Excerpted data:
* * * * *

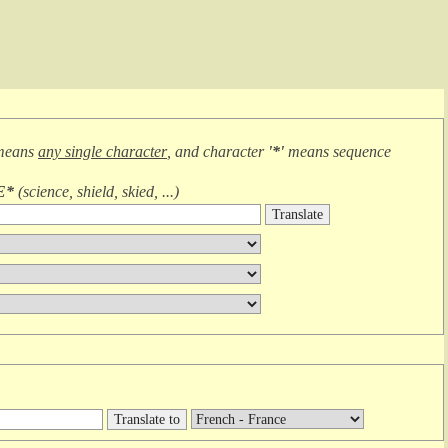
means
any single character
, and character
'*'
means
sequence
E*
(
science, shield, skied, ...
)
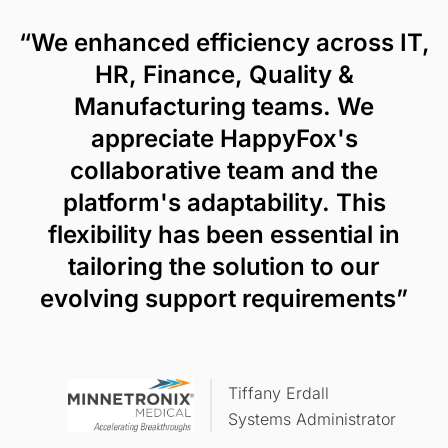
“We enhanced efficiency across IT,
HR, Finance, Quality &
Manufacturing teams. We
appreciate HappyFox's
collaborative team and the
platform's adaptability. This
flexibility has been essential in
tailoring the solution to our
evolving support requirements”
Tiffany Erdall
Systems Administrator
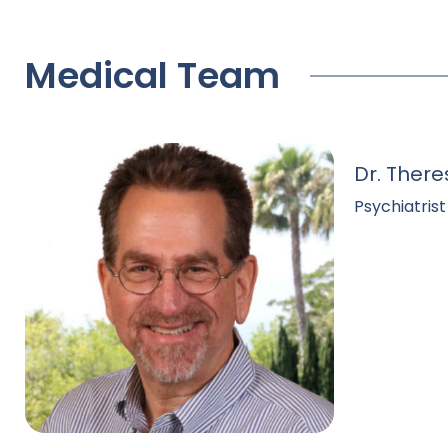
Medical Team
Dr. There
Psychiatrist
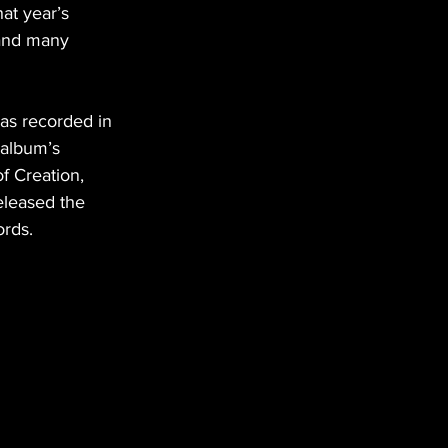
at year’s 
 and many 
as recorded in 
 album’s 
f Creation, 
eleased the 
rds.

* * * * *

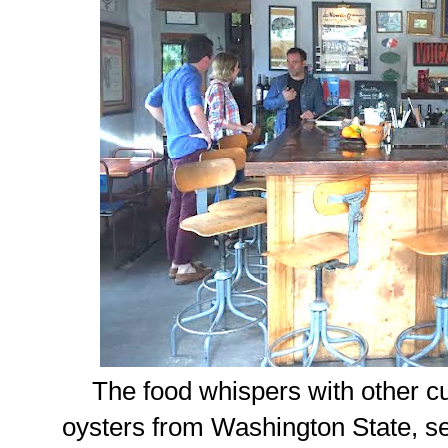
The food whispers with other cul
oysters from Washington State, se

* * * * *

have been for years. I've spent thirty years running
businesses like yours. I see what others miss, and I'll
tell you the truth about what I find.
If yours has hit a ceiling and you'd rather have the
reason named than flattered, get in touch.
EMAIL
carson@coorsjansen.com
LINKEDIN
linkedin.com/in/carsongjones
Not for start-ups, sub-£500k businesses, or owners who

* * * * *

Exercise details:
In the entries above, find the line with "The food whispers with other cul" and the line with "oysters from Washington State, se", then set down exactly those two and every line between them, nothing else.

Task answer:
The food whispers with other cul
oysters from Washington State, se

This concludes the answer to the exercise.